(Material supplied)

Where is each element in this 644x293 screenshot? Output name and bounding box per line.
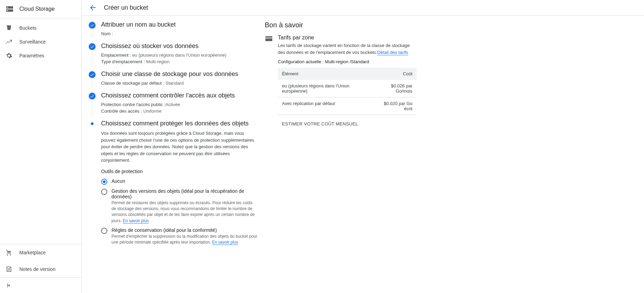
cloud-storage-icon (6, 5, 14, 13)
sidebar-item-label: Marketplace (19, 250, 46, 255)
pricing-details-link[interactable]: Détail des tarifs (377, 50, 408, 55)
step-title[interactable]: Attribuer un nom au bucket (101, 21, 258, 28)
back-arrow-icon[interactable] (89, 3, 97, 12)
page-title: Créer un bucket (104, 4, 148, 11)
table-row: Avec réplication par défaut $0.020 par G… (278, 97, 417, 115)
current-config: Configuration actuelle : Multi-region /S… (278, 59, 417, 64)
sidebar-nav: Buckets Surveillance Paramètres (0, 18, 81, 244)
sidebar-item-marketplace[interactable]: Marketplace (0, 244, 81, 261)
step-name-value: Nom : (101, 31, 258, 36)
protection-tools-label: Outils de protection (101, 169, 258, 174)
step-title[interactable]: Choisissez comment protéger les données … (101, 120, 258, 127)
radio-icon (101, 189, 107, 195)
table-header-cost: Coût (372, 68, 417, 80)
estimate-cost-button[interactable]: ESTIMER VOTRE COÛT MENSUEL (278, 115, 362, 129)
radio-label: Gestion des versions des objets (idéal p… (111, 188, 258, 199)
svg-rect-3 (7, 10, 8, 11)
pricing-section: Tarifs par zone Les tarifs de stockage v… (265, 35, 417, 129)
step-public-access: Protection contre l'accès public :Activé… (101, 102, 258, 107)
sidebar: Cloud Storage Buckets Surveillance Param… (0, 0, 82, 293)
radio-icon (101, 228, 107, 234)
sidebar-item-monitoring[interactable]: Surveillance (0, 35, 81, 49)
step-title[interactable]: Choisir une classe de stockage pour vos … (101, 70, 258, 78)
main: Créer un bucket Attribuer un nom au buck… (82, 0, 644, 293)
step-description: Vos données sont toujours protégées grâc… (101, 130, 258, 164)
topbar: Créer un bucket (82, 0, 644, 16)
sidebar-item-label: Notes de version (19, 266, 56, 272)
step-protect: Choisissez comment protéger les données … (89, 120, 258, 246)
svg-rect-2 (7, 7, 8, 8)
chevron-left-icon (6, 282, 12, 289)
sidebar-item-release-notes[interactable]: Notes de version (0, 261, 81, 277)
chart-icon (6, 38, 12, 45)
step-location-type: Type d'emplacement : Multi-region (101, 59, 258, 64)
sidebar-header: Cloud Storage (0, 0, 81, 18)
radio-help: Permet de restaurer des objets supprimés… (111, 200, 258, 224)
table-header-element: Élément (278, 68, 372, 80)
notes-icon (6, 266, 12, 273)
step-name: Attribuer un nom au bucket Nom : (89, 21, 258, 36)
form-column: Attribuer un nom au bucket Nom : Choisis… (89, 21, 258, 252)
step-title[interactable]: Choisissez où stocker vos données (101, 42, 258, 50)
radio-option-none[interactable]: Aucun (101, 178, 258, 185)
current-step-dot-icon (91, 122, 94, 125)
table-row: eu (plusieurs régions dans l'Union europ… (278, 80, 417, 97)
cart-icon (6, 249, 12, 256)
sidebar-footer: Marketplace Notes de version (0, 244, 81, 293)
product-title: Cloud Storage (19, 6, 55, 12)
check-icon (89, 22, 96, 29)
gear-icon (6, 52, 12, 59)
sidebar-item-buckets[interactable]: Buckets (0, 21, 81, 35)
step-location: Choisissez où stocker vos données Emplac… (89, 42, 258, 64)
learn-more-link[interactable]: En savoir plus (212, 240, 238, 245)
sidebar-item-label: Buckets (19, 25, 37, 31)
sidebar-item-label: Paramètres (19, 53, 44, 58)
check-icon (89, 71, 96, 78)
info-title: Bon à savoir (265, 21, 417, 29)
learn-more-link[interactable]: En savoir plus (123, 218, 149, 224)
step-access-control: Contrôle des accès : Uniforme (101, 108, 258, 114)
radio-help: Permet d'empêcher la suppression ou la m… (111, 234, 258, 246)
pricing-heading: Tarifs par zone (278, 35, 417, 41)
radio-label: Aucun (111, 178, 258, 184)
sidebar-collapse-toggle[interactable] (0, 277, 81, 293)
radio-option-retention[interactable]: Règles de conservation (idéal pour la co… (101, 227, 258, 246)
step-location-value: Emplacement : eu (plusieurs régions dans… (101, 53, 258, 58)
step-title[interactable]: Choisissez comment contrôler l'accès aux… (101, 92, 258, 99)
check-icon (89, 93, 96, 100)
credit-card-icon (265, 35, 273, 43)
radio-label: Règles de conservation (idéal pour la co… (111, 227, 258, 233)
step-access: Choisissez comment contrôler l'accès aux… (89, 92, 258, 114)
pricing-text: Les tarifs de stockage varient en foncti… (278, 42, 417, 56)
check-icon (89, 43, 96, 50)
pricing-table: Élément Coût eu (plusieurs régions dans … (278, 68, 417, 115)
sidebar-item-label: Surveillance (19, 39, 46, 45)
content: Attribuer un nom au bucket Nom : Choisis… (82, 16, 644, 273)
radio-option-versioning[interactable]: Gestion des versions des objets (idéal p… (101, 188, 258, 224)
step-class-value: Classe de stockage par défaut : Standard (101, 81, 258, 86)
radio-icon (101, 179, 107, 185)
step-storage-class: Choisir une classe de stockage pour vos … (89, 70, 258, 86)
bucket-icon (6, 25, 12, 31)
info-column: Bon à savoir Tarifs par zone Les tarifs … (265, 21, 417, 252)
sidebar-item-settings[interactable]: Paramètres (0, 49, 81, 63)
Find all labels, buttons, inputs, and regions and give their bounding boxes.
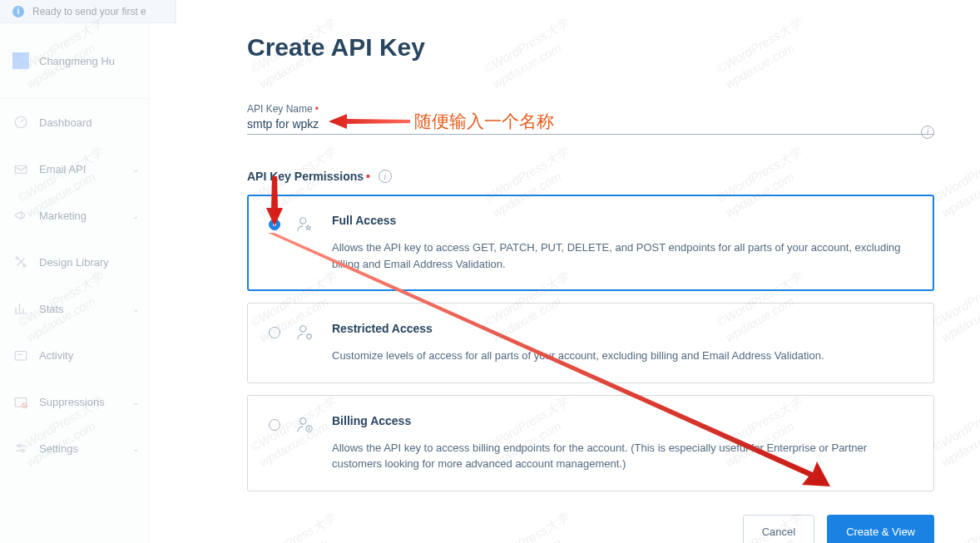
stats-icon <box>12 300 29 317</box>
perm-title: Full Access <box>332 214 913 227</box>
chevron-down-icon: ⌄ <box>132 165 139 174</box>
user-gear-icon <box>295 323 315 345</box>
settings-icon <box>12 440 29 457</box>
svg-point-7 <box>17 445 20 447</box>
user-section[interactable]: Changmeng Hu <box>0 23 149 99</box>
sidebar-item-settings[interactable]: Settings ⌄ <box>0 425 149 471</box>
svg-rect-4 <box>15 352 27 361</box>
perm-desc: Allows the API key to access GET, PATCH,… <box>332 239 913 272</box>
chevron-down-icon: ⌄ <box>132 444 139 453</box>
svg-point-11 <box>307 334 312 339</box>
info-icon[interactable]: i <box>921 126 934 139</box>
perm-title: Billing Access <box>332 414 913 427</box>
activity-icon <box>12 347 29 363</box>
perm-option-billing-access[interactable]: Billing Access Allows the API key to acc… <box>247 395 934 491</box>
sidebar-item-label: Settings <box>39 442 78 455</box>
sidebar-item-label: Activity <box>39 349 73 362</box>
dialog-footer: Cancel Create & View <box>247 515 934 544</box>
dialog-title: Create API Key <box>247 33 934 62</box>
sidebar-item-label: Design Library <box>39 256 109 269</box>
user-dollar-icon <box>295 416 315 437</box>
create-api-key-dialog: Create API Key API Key Name• i API Key P… <box>176 0 980 543</box>
design-library-icon <box>12 254 29 270</box>
radio-restricted-access[interactable] <box>269 327 280 338</box>
svg-rect-1 <box>15 165 27 173</box>
sidebar-item-design-library[interactable]: Design Library <box>0 239 149 285</box>
radio-billing-access[interactable] <box>269 419 280 431</box>
user-star-icon <box>295 215 315 237</box>
suppressions-icon <box>12 393 29 410</box>
user-name: Changmeng Hu <box>39 55 115 67</box>
svg-point-10 <box>300 326 306 332</box>
email-api-icon <box>12 160 29 177</box>
dashboard-icon <box>12 114 29 131</box>
sidebar-item-label: Suppressions <box>39 396 105 408</box>
cancel-button[interactable]: Cancel <box>743 515 814 544</box>
chevron-down-icon: ⌄ <box>132 211 139 220</box>
annotation-hint: 随便输入一个名称 <box>414 110 554 133</box>
perm-option-restricted-access[interactable]: Restricted Access Customize levels of ac… <box>247 303 934 383</box>
sidebar-item-activity[interactable]: Activity <box>0 332 149 378</box>
api-key-name-label: API Key Name• <box>247 103 934 115</box>
megaphone-icon <box>12 207 29 224</box>
sidebar-item-dashboard[interactable]: Dashboard <box>0 99 149 146</box>
api-key-name-input[interactable] <box>247 117 934 131</box>
api-key-permissions-label: API Key Permissions• i <box>247 170 934 183</box>
radio-full-access[interactable] <box>269 219 280 230</box>
sidebar-item-marketing[interactable]: Marketing ⌄ <box>0 192 149 239</box>
user-avatar-icon <box>12 52 29 69</box>
info-icon: i <box>12 6 24 17</box>
svg-point-2 <box>16 257 18 259</box>
perm-title: Restricted Access <box>332 322 824 335</box>
chevron-down-icon: ⌄ <box>132 304 139 313</box>
svg-point-8 <box>22 450 24 452</box>
sidebar-item-label: Dashboard <box>39 116 92 129</box>
create-and-view-button[interactable]: Create & View <box>827 515 934 544</box>
svg-point-9 <box>300 218 306 224</box>
banner-text: Ready to send your first e <box>32 6 146 17</box>
perm-desc: Customize levels of access for all parts… <box>332 348 824 364</box>
perm-option-full-access[interactable]: Full Access Allows the API key to access… <box>247 195 934 291</box>
info-icon[interactable]: i <box>379 170 392 183</box>
sidebar: Changmeng Hu Dashboard Email API ⌄ Marke… <box>0 23 150 543</box>
sidebar-item-suppressions[interactable]: Suppressions ⌄ <box>0 378 149 425</box>
sidebar-item-label: Stats <box>39 303 64 315</box>
sidebar-item-label: Marketing <box>39 210 87 222</box>
perm-desc: Allows the API key to access billing end… <box>332 440 913 472</box>
svg-point-12 <box>300 417 306 423</box>
chevron-down-icon: ⌄ <box>132 397 139 407</box>
sidebar-item-stats[interactable]: Stats ⌄ <box>0 285 149 332</box>
sidebar-item-label: Email API <box>39 163 86 175</box>
sidebar-item-email-api[interactable]: Email API ⌄ <box>0 146 149 192</box>
api-key-name-field: API Key Name• i <box>247 103 934 135</box>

(End Material supplied)

Task details:
Copy each line from the entries above that has the word "Créer" in it.

Expected answer:
page-title: Créer un bucket (104, 4, 148, 11)
main: Créer un bucket Attribuer un nom au buck… (82, 0, 644, 293)
topbar: Créer un bucket (82, 0, 644, 16)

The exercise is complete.